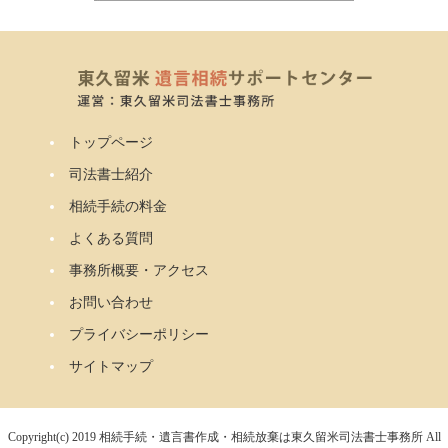
トップページ
司法書士紹介
相続手続の料金
よくある質問
事務所概要・アクセス
お問い合わせ
プライバシーポリシー
サイトマップ
Copyright(c) 2019 相続手続・遺言書作成・相続放棄は東久留米司法書士事務所 All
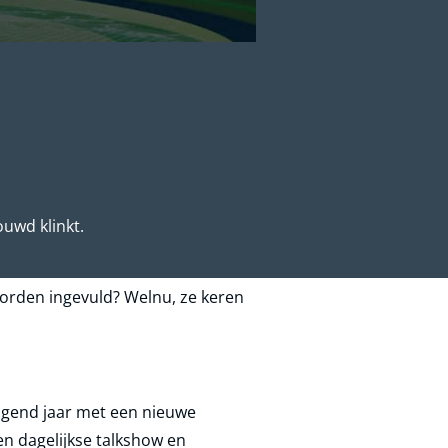
uwd klinkt.
worden ingevuld? Welnu, ze keren
olgend jaar met een nieuwe
en dagelijkse talkshow en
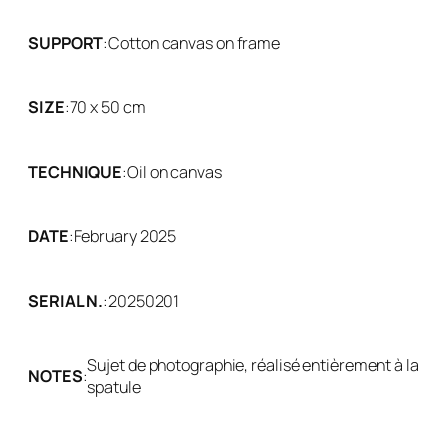
SUPPORT
:
Cotton canvas on frame
SIZE
:
70 x 50 cm
TECHNIQUE
:
Oil on canvas
DATE
:
February 2025
SERIAL N.
:
20250201
Sujet de photographie, réalisé entièrement à la
NOTES
:
spatule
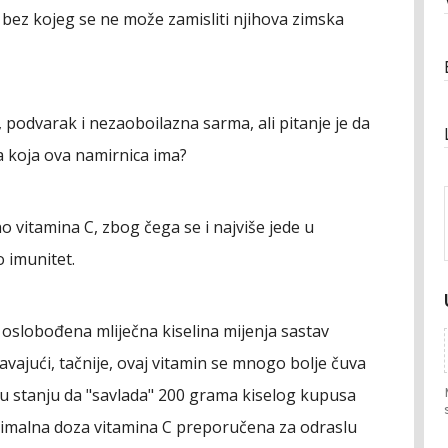
 bez kojeg se ne može zamisliti njihova zimska
a, podvarak i nezaoboilazna sarma, ali pitanje je da
a koja ova namirnica ima?
o vitamina C, zbog čega se i najviše jede u
 imunitet.
oslobođena mliječna kiselina mijenja sastav
vajući, tačnije, ovaj vitamin se mnogo bolje čuva
e u stanju da "savlada" 200 grama kiselog kupusa
inimalna doza vitamina C preporučena za odraslu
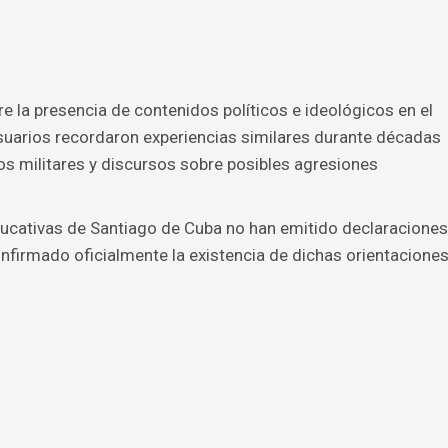
e la presencia de contenidos políticos e ideológicos en el
uarios recordaron experiencias similares durante décadas
os militares y discursos sobre posibles agresiones
ucativas de Santiago de Cuba no han emitido declaraciones
onfirmado oficialmente la existencia de dichas orientacione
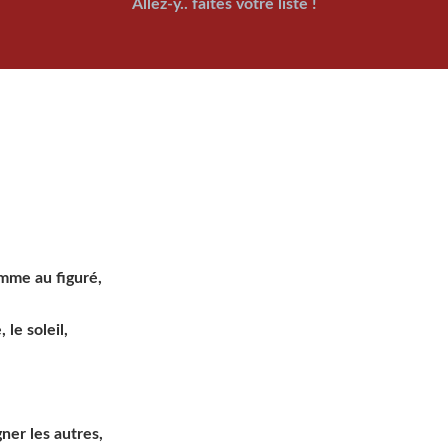
Allez-y.. faites votre liste !
mme au figuré,
 le soleil,
ner les autres,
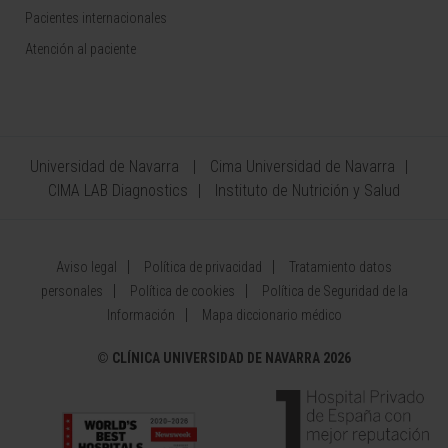
Pacientes internacionales
Atención al paciente
Universidad de Navarra
Cima Universidad de Navarra
CIMA LAB Diagnostics
Instituto de Nutrición y Salud
Aviso legal
Política de privacidad
Tratamiento datos
personales
Política de cookies
Política de Seguridad de la
Información
Mapa diccionario médico
©
CLÍNICA UNIVERSIDAD DE NAVARRA 2026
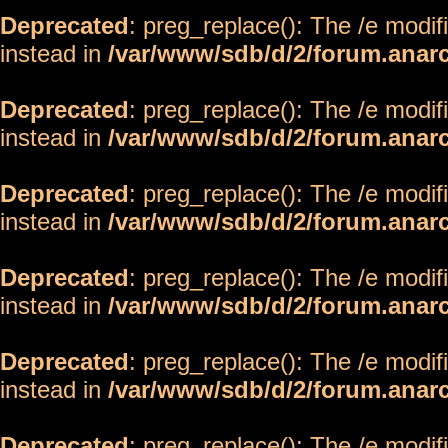
Deprecated
: preg_replace(): The /e modif
instead in
/var/www/sdb/d/2/forum.anar
Deprecated
: preg_replace(): The /e modif
instead in
/var/www/sdb/d/2/forum.anar
Deprecated
: preg_replace(): The /e modif
instead in
/var/www/sdb/d/2/forum.anar
Deprecated
: preg_replace(): The /e modif
instead in
/var/www/sdb/d/2/forum.anar
Deprecated
: preg_replace(): The /e modif
instead in
/var/www/sdb/d/2/forum.anar
Deprecated
: preg_replace(): The /e modif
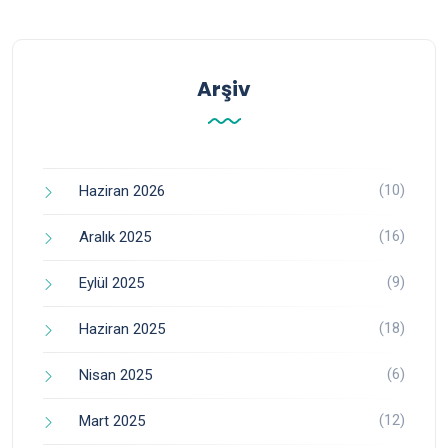
Arşiv
(10)
Haziran 2026
(16)
Aralık 2025
(9)
Eylül 2025
(18)
Haziran 2025
(6)
Nisan 2025
(12)
Mart 2025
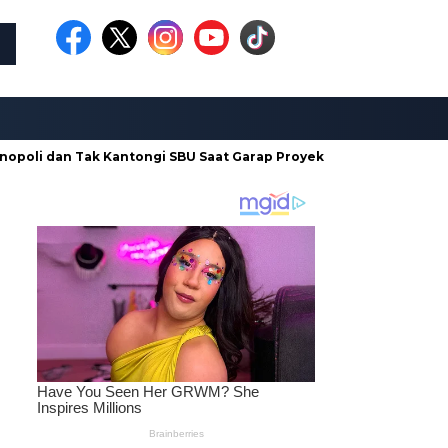
 Tak Kantongi SBU Saat Garap Proyek
Sambut HUT Ke-344, K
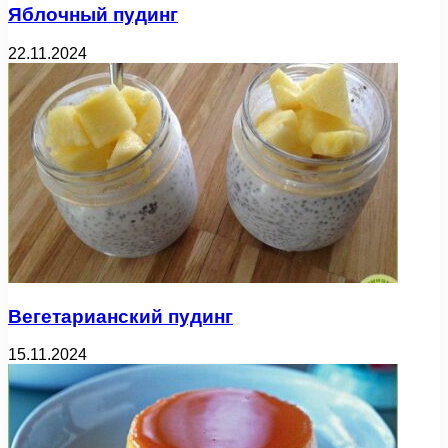
Яблочный пудинг
22.11.2024
Вегетарианский пудинг
15.11.2024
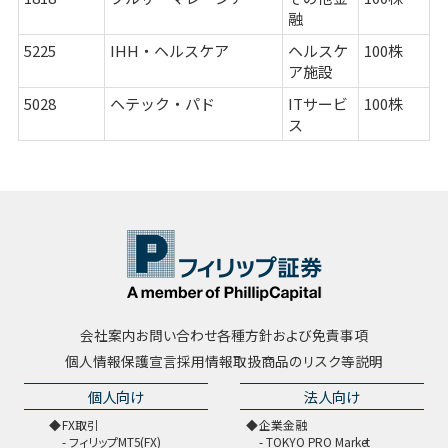
融
5225
IHH・ヘルスケア
ヘルスケ
100株
ア施設
5028
ヘテック・パド
ITサービ
100株
ス
会社案内
お問い合わせ
各種方針および免責事項
個人情報保護宣言
採用情報
取扱商品のリスク等説明
個人向け
法人向け
FX取引
企業金融
フィリップMT5(FX)
TOKYO PRO Market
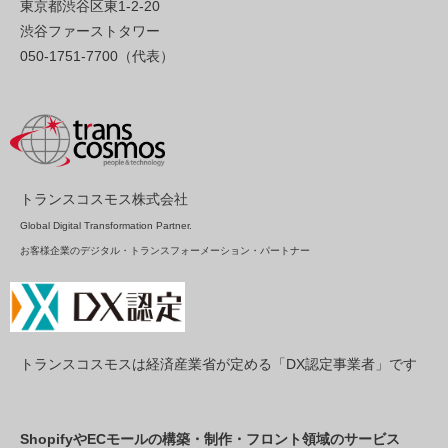
東京都渋谷区東1-2-20
渋谷ファーストタワー
050-1751-7700（代表）
トランスコスモス株式会社
Global Digital Transformation Partner.
お客様企業のデジタル・トランスフォーメーション・パートナー
トランスコスモスは経済産業省が定める「DX認定事業者」です
ShopifyやECモールの構築・制作・フロント領域のサービス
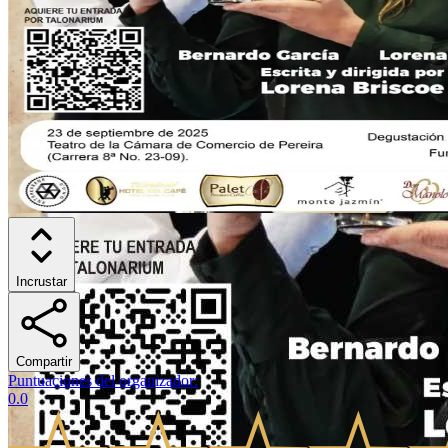
Incrustar
Compartir
Puntuaciones del organizador
:
0.0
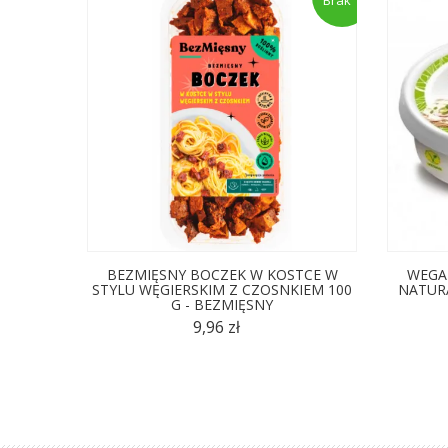
BEZMIĘSNY BOCZEK W KOSTCE W
WEGA
STYLU WĘGIERSKIM Z CZOSNKIEM 100
NATURA
G - BEZMIĘSNY
9,96 zł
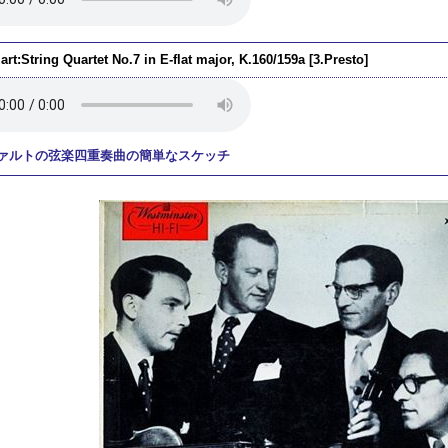
rt:String Quartet No.7 in E-flat major, K.160/159a [3.Presto]
ァルトの弦楽四重奏曲の簡単なスケッチ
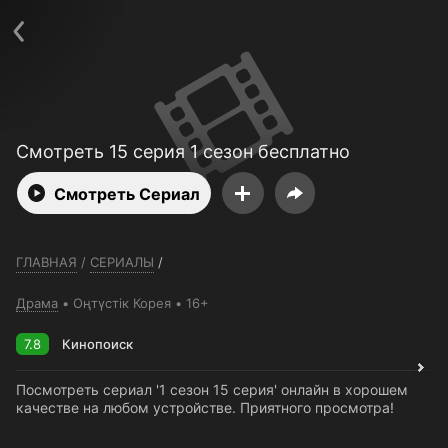
Телефон поддержки:
+7 (727) 323 10 92
Пользовательское соглашение
Политика конфиденциальности
Открыть приложение
Ввести промокод
Смотреть 15 серия 1 сезон бесплатно
Смотреть Сериал
ГЛАВНАЯ
/
СЕРИАЛЫ
/
Драма
Оңтүстік Корея
16+
7.8
Кинопоиск
Посмотреть сериал '1 сезон 15 серия' онлайн в хорошем
качестве на любом устройстве. Приятного просмотра!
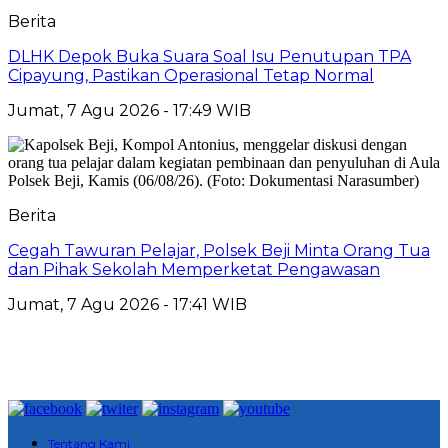
Berita
DLHK Depok Buka Suara Soal Isu Penutupan TPA
Cipayung, Pastikan Operasional Tetap Normal
Jumat, 7 Agu 2026 - 17:49 WIB
Berita
Cegah Tawuran Pelajar, Polsek Beji Minta Orang Tua
dan Pihak Sekolah Memperketat Pengawasan
Jumat, 7 Agu 2026 - 17:41 WIB
Tentang Kami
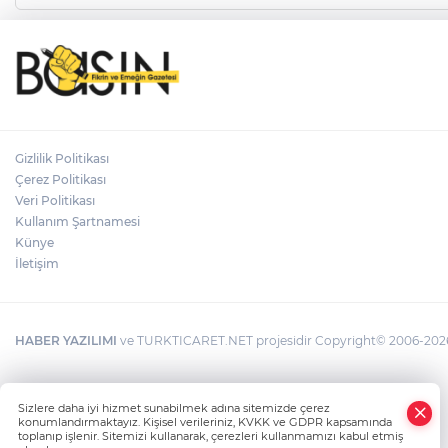
Gizlilik Politikası
Çerez Politikası
Veri Politikası
Kullanım Şartnamesi
Künye
İletişim
HABER YAZILIMI
ve TURKTICARET.NET projesidir Copyright© 2006-2026 T
Sizlere daha iyi hizmet sunabilmek adına sitemizde çerez
konumlandırmaktayız. Kişisel verileriniz, KVKK ve GDPR kapsamında
toplanıp işlenir. Sitemizi kullanarak, çerezleri kullanmamızı kabul etmiş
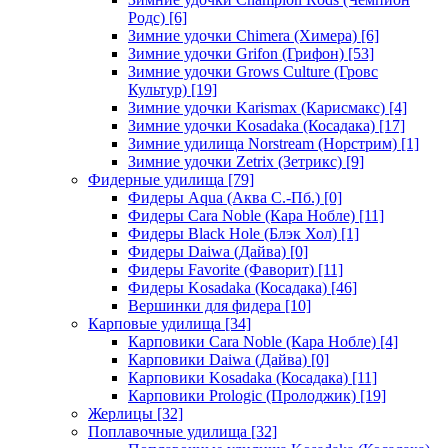
Родс)
[6]
Зимние удочки Chimera (Химера)
[6]
Зимние удочки Grifon (Грифон)
[53]
Зимние удочки Grows Culture (Гровс
Культур)
[19]
Зимние удочки Karismax (Карисмакс)
[4]
Зимние удочки Kosadaka (Косадака)
[17]
Зимние удилища Norstream (Норстрим)
[1]
Зимние удочки Zetrix (Зетрикс)
[9]
Фидерные удилища
[79]
Фидеры Aqua (Аква С.-Пб.)
[0]
Фидеры Cara Noble (Кара Нобле)
[11]
Фидеры Black Hole (Блэк Хол)
[1]
Фидеры Daiwa (Дайва)
[0]
Фидеры Favorite (Фаворит)
[11]
Фидеры Kosadaka (Косадака)
[46]
Вершинки для фидера
[10]
Карповые удилища
[34]
Карповики Cara Noble (Кара Нобле)
[4]
Карповики Daiwa (Дайва)
[0]
Карповики Kosadaka (Косадака)
[11]
Карповики Prologic (Пролоджик)
[19]
Жерлицы
[32]
Поплавочные удилища
[32]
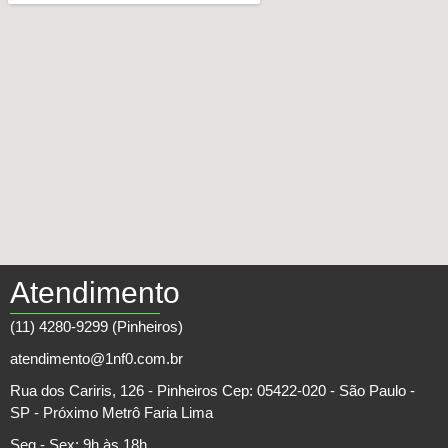
Atendimento
(11) 4280-9299 (Pinheiros)
atendimento@1nf0.com.br
Rua dos Cariris, 126 - Pinheiros Cep: 05422-020 - São Paulo -
SP - Próximo Metrô Faria Lima
Seg - Sex: 9h às 18h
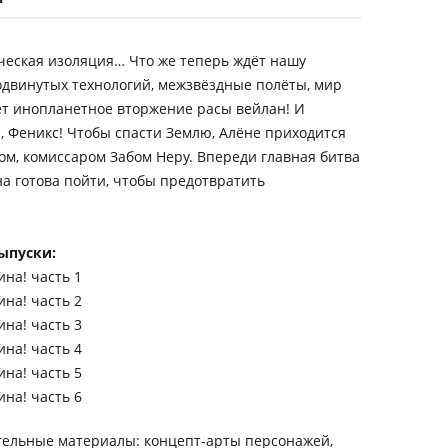
ческая изоляция… Что же теперь ждёт нашу
одвинутых технологий, межзвёздные полёты, мир
дет инопланетное вторжение расы вейлан! И
, Феникс! Чтобы спасти Землю, Алёне приходится
м, комиссаром Забом Неру. Впереди главная битва
а готова пойти, чтобы предотвратить
ыпуски:
на! часть 1
на! часть 2
на! часть 3
на! часть 4
на! часть 5
на! часть 6
тельные материалы: концепт-арты персонажей,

▶ **Task instructions**:
From the records above, copy only the lines running from the line holding "Puntuaciones del organizador" through the line holding "DLHK Depok Buka Suara Soal Isu Penutupan TPA", with no pictures.

▶ **Your response**:
Puntuaciones del organizador
:
0.0
BEZMIĘSNY BOCZEK W KOSTCE W
WEGA
STYLU WĘGIERSKIM Z CZOSNKIEM 100
NATURA
G - BEZMIĘSNY
9,96 zł
rt:String Quartet No.7 in E-flat major, K.160/159a [3.Presto]
ァルトの弦楽四重奏曲の簡単なスケッチ
Телефон поддержки:
+7 (727) 323 10 92
Пользовательское соглашение
Политика конфиденциальности
Открыть приложение
Ввести промокод
Смотреть 15 серия 1 сезон бесплатно
Смотреть Сериал
ГЛАВНАЯ
/
СЕРИАЛЫ
/
Драма
Оңтүстік Корея
16+
7.8
Кинопоиск
Посмотреть сериал '1 сезон 15 серия' онлайн в хорошем
качестве на любом устройстве. Приятного просмотра!
Berita
DLHK Depok Buka Suara Soal Isu Penutupan TPA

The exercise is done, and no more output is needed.